## Task statement
What is needed here is an exact copy of all the records below.

Saved entries:
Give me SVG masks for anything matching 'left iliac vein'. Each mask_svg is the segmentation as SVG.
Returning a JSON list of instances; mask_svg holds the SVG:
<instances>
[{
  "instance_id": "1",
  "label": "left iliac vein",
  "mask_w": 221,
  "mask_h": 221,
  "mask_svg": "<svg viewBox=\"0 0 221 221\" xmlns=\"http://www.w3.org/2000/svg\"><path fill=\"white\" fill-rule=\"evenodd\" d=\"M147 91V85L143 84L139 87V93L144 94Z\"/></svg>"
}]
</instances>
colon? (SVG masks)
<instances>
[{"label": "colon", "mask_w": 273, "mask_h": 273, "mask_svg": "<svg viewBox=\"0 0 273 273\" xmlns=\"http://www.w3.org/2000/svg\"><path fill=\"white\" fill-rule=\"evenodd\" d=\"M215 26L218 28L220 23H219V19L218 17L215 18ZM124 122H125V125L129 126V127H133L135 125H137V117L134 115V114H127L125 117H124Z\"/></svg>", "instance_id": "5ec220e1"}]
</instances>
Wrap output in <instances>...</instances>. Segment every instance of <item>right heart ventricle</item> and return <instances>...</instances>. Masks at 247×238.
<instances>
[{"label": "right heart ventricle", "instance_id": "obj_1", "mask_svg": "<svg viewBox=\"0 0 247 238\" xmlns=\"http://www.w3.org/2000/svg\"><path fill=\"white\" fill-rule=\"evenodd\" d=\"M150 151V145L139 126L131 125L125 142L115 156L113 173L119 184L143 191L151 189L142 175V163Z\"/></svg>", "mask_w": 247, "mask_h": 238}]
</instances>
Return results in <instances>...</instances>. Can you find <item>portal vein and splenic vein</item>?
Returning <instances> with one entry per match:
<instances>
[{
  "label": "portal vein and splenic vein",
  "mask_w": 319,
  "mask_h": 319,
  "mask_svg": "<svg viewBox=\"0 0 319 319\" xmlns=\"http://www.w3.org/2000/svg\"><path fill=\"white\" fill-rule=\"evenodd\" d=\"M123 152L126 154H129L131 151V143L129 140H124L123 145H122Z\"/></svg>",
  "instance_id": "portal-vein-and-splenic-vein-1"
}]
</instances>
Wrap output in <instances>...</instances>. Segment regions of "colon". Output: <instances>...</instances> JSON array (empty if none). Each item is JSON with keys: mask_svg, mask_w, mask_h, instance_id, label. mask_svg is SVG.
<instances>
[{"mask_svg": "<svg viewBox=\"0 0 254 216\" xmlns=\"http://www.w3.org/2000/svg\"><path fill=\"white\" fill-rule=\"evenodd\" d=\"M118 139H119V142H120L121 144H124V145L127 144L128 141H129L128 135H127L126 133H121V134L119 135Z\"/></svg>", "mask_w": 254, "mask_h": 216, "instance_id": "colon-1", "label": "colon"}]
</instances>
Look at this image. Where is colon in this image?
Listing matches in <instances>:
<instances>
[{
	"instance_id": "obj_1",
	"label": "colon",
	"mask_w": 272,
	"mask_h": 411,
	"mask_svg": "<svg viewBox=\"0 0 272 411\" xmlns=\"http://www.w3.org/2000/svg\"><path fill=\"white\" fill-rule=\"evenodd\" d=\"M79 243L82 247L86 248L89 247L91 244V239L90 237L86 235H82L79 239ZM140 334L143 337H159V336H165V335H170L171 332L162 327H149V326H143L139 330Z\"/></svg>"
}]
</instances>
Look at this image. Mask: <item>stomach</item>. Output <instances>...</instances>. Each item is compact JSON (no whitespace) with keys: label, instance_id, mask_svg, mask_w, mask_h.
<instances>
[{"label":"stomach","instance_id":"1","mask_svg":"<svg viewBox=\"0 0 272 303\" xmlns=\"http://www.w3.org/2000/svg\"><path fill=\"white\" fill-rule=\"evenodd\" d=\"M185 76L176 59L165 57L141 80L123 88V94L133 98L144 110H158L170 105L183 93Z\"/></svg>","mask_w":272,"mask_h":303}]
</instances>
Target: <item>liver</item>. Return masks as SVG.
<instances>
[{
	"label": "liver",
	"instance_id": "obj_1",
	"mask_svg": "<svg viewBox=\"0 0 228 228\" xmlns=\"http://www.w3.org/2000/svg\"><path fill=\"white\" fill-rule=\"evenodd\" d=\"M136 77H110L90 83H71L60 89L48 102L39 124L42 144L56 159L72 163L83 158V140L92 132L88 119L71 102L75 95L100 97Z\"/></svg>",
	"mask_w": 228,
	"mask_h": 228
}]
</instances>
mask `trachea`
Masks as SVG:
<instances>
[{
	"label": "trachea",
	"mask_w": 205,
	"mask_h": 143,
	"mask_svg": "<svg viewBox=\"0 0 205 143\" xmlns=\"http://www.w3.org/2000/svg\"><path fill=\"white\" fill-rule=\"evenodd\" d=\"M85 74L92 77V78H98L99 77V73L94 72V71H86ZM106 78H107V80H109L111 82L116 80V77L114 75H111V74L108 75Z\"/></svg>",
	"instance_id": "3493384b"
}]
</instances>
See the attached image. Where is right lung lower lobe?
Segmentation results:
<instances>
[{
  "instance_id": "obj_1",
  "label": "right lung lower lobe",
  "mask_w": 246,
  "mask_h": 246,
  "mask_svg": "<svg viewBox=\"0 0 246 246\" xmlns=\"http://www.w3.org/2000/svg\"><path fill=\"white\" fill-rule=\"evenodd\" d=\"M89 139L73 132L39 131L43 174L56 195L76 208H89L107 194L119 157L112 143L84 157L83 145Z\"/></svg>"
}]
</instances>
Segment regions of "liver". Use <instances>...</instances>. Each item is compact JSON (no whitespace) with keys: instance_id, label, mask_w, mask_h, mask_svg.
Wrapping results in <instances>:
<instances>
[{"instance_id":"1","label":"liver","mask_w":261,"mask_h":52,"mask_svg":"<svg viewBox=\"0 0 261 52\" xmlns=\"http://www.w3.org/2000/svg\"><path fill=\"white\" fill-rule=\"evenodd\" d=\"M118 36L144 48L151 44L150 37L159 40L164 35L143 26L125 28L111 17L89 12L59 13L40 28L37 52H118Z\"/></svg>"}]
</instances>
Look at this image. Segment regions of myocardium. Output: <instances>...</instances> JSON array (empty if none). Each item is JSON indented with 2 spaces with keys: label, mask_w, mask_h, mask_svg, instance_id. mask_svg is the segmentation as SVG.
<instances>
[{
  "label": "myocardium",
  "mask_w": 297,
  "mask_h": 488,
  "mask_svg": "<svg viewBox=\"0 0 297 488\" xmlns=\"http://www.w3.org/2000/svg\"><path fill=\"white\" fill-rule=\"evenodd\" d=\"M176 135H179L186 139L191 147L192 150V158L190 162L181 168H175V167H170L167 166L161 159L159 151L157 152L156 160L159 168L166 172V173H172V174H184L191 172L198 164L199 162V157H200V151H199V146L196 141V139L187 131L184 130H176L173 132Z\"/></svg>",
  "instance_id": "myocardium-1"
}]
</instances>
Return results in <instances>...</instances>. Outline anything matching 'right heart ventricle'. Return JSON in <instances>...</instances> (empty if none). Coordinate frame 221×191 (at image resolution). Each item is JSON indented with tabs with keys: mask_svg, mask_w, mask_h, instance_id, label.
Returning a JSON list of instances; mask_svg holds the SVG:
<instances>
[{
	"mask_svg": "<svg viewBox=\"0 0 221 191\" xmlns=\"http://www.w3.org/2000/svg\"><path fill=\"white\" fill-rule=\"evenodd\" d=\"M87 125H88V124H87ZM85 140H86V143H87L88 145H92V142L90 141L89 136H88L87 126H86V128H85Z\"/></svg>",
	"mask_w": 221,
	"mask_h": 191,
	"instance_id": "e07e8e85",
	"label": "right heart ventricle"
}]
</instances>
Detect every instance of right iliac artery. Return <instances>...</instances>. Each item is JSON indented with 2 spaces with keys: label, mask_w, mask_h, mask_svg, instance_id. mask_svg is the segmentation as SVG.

## Problem solution
Give me SVG masks for anything matching 'left iliac vein'. Each mask_svg is the segmentation as SVG.
Returning a JSON list of instances; mask_svg holds the SVG:
<instances>
[{
  "instance_id": "1",
  "label": "left iliac vein",
  "mask_w": 221,
  "mask_h": 221,
  "mask_svg": "<svg viewBox=\"0 0 221 221\" xmlns=\"http://www.w3.org/2000/svg\"><path fill=\"white\" fill-rule=\"evenodd\" d=\"M147 91V85L143 84L139 87V93L144 94Z\"/></svg>"
}]
</instances>
colon? (SVG masks)
<instances>
[{"label": "colon", "mask_w": 273, "mask_h": 273, "mask_svg": "<svg viewBox=\"0 0 273 273\" xmlns=\"http://www.w3.org/2000/svg\"><path fill=\"white\" fill-rule=\"evenodd\" d=\"M215 26L218 28L220 23H219V19L218 17L215 18ZM124 122H125V125L129 126V127H133L135 125H137V117L134 115V114H127L125 117H124Z\"/></svg>", "instance_id": "5ec220e1"}]
</instances>
Wrap output in <instances>...</instances>. Segment every instance of <item>right heart ventricle</item> and return <instances>...</instances>. Masks at 247×238.
<instances>
[{"label": "right heart ventricle", "instance_id": "obj_1", "mask_svg": "<svg viewBox=\"0 0 247 238\" xmlns=\"http://www.w3.org/2000/svg\"><path fill=\"white\" fill-rule=\"evenodd\" d=\"M150 151V145L139 126L131 125L125 142L115 156L113 173L119 184L143 191L151 189L142 175V163Z\"/></svg>", "mask_w": 247, "mask_h": 238}]
</instances>
Return results in <instances>...</instances>. Can you find <item>portal vein and splenic vein</item>?
Returning <instances> with one entry per match:
<instances>
[{
  "label": "portal vein and splenic vein",
  "mask_w": 319,
  "mask_h": 319,
  "mask_svg": "<svg viewBox=\"0 0 319 319\" xmlns=\"http://www.w3.org/2000/svg\"><path fill=\"white\" fill-rule=\"evenodd\" d=\"M123 152L126 154H129L131 151V143L129 140H124L123 145H122Z\"/></svg>",
  "instance_id": "portal-vein-and-splenic-vein-1"
}]
</instances>
Wrap output in <instances>...</instances>. Segment regions of "colon". Output: <instances>...</instances> JSON array (empty if none). Each item is JSON with keys: mask_svg, mask_w, mask_h, instance_id, label. mask_svg is SVG.
<instances>
[{"mask_svg": "<svg viewBox=\"0 0 254 216\" xmlns=\"http://www.w3.org/2000/svg\"><path fill=\"white\" fill-rule=\"evenodd\" d=\"M118 139H119V142H120L121 144H124V145L127 144L128 141H129L128 135H127L126 133H121V134L119 135Z\"/></svg>", "mask_w": 254, "mask_h": 216, "instance_id": "colon-1", "label": "colon"}]
</instances>
Look at this image. Where is colon in this image?
Listing matches in <instances>:
<instances>
[{
	"instance_id": "obj_1",
	"label": "colon",
	"mask_w": 272,
	"mask_h": 411,
	"mask_svg": "<svg viewBox=\"0 0 272 411\" xmlns=\"http://www.w3.org/2000/svg\"><path fill=\"white\" fill-rule=\"evenodd\" d=\"M79 243L82 247L86 248L89 247L91 244V239L90 237L86 235H82L79 239ZM140 334L143 337H159V336H165V335H170L171 332L162 327H149V326H143L139 330Z\"/></svg>"
}]
</instances>
Look at this image. Mask: <item>stomach</item>. Output <instances>...</instances>. Each item is compact JSON (no whitespace) with keys: label, instance_id, mask_svg, mask_w, mask_h.
<instances>
[{"label":"stomach","instance_id":"1","mask_svg":"<svg viewBox=\"0 0 272 303\" xmlns=\"http://www.w3.org/2000/svg\"><path fill=\"white\" fill-rule=\"evenodd\" d=\"M185 76L176 59L165 57L141 80L123 88V94L133 98L144 110H158L170 105L183 93Z\"/></svg>","mask_w":272,"mask_h":303}]
</instances>
Target: <item>liver</item>. Return masks as SVG.
<instances>
[{
	"label": "liver",
	"instance_id": "obj_1",
	"mask_svg": "<svg viewBox=\"0 0 228 228\" xmlns=\"http://www.w3.org/2000/svg\"><path fill=\"white\" fill-rule=\"evenodd\" d=\"M136 77H110L90 83H71L60 89L48 102L39 124L42 144L56 159L72 163L83 158V140L92 132L88 119L71 102L75 95L100 97Z\"/></svg>",
	"mask_w": 228,
	"mask_h": 228
}]
</instances>
mask `trachea`
Masks as SVG:
<instances>
[{
	"label": "trachea",
	"mask_w": 205,
	"mask_h": 143,
	"mask_svg": "<svg viewBox=\"0 0 205 143\" xmlns=\"http://www.w3.org/2000/svg\"><path fill=\"white\" fill-rule=\"evenodd\" d=\"M85 74L92 77V78H98L99 77V73L94 72V71H86ZM106 78H107V80H109L111 82L116 80V77L114 75H111V74L108 75Z\"/></svg>",
	"instance_id": "3493384b"
}]
</instances>
See the attached image. Where is right lung lower lobe?
Segmentation results:
<instances>
[{
  "instance_id": "obj_1",
  "label": "right lung lower lobe",
  "mask_w": 246,
  "mask_h": 246,
  "mask_svg": "<svg viewBox=\"0 0 246 246\" xmlns=\"http://www.w3.org/2000/svg\"><path fill=\"white\" fill-rule=\"evenodd\" d=\"M89 139L73 132L39 131L43 174L56 195L76 208H89L107 194L119 157L112 143L84 157L83 145Z\"/></svg>"
}]
</instances>
Segment regions of "liver". Use <instances>...</instances>. Each item is compact JSON (no whitespace) with keys: instance_id, label, mask_w, mask_h, mask_svg.
Wrapping results in <instances>:
<instances>
[{"instance_id":"1","label":"liver","mask_w":261,"mask_h":52,"mask_svg":"<svg viewBox=\"0 0 261 52\" xmlns=\"http://www.w3.org/2000/svg\"><path fill=\"white\" fill-rule=\"evenodd\" d=\"M118 36L144 48L151 44L150 37L159 40L164 35L143 26L125 28L111 17L89 12L59 13L40 28L37 52H118Z\"/></svg>"}]
</instances>
Look at this image. Segment regions of myocardium. Output: <instances>...</instances> JSON array (empty if none). Each item is JSON indented with 2 spaces with keys: label, mask_w, mask_h, mask_svg, instance_id. mask_svg is the segmentation as SVG.
<instances>
[{
  "label": "myocardium",
  "mask_w": 297,
  "mask_h": 488,
  "mask_svg": "<svg viewBox=\"0 0 297 488\" xmlns=\"http://www.w3.org/2000/svg\"><path fill=\"white\" fill-rule=\"evenodd\" d=\"M176 135H179L186 139L191 147L192 150V158L190 162L181 168H175V167H170L167 166L161 159L159 151L157 152L156 160L159 168L166 172V173H172V174H184L191 172L198 164L199 162V157H200V151H199V146L196 141V139L187 131L184 130H176L173 132Z\"/></svg>",
  "instance_id": "myocardium-1"
}]
</instances>
Return results in <instances>...</instances>. Outline anything matching 'right heart ventricle'. Return JSON in <instances>...</instances> (empty if none). Coordinate frame 221×191 (at image resolution). Each item is JSON indented with tabs with keys: mask_svg, mask_w, mask_h, instance_id, label.
Returning a JSON list of instances; mask_svg holds the SVG:
<instances>
[{
	"mask_svg": "<svg viewBox=\"0 0 221 191\" xmlns=\"http://www.w3.org/2000/svg\"><path fill=\"white\" fill-rule=\"evenodd\" d=\"M87 125H88V124H87ZM85 140H86V143H87L88 145H92V142L90 141L89 136H88L87 126H86V128H85Z\"/></svg>",
	"mask_w": 221,
	"mask_h": 191,
	"instance_id": "e07e8e85",
	"label": "right heart ventricle"
}]
</instances>
Detect every instance of right iliac artery. Return <instances>...</instances>. Each item is JSON indented with 2 spaces with keys: label, mask_w, mask_h, mask_svg, instance_id. mask_svg is the segmentation as SVG.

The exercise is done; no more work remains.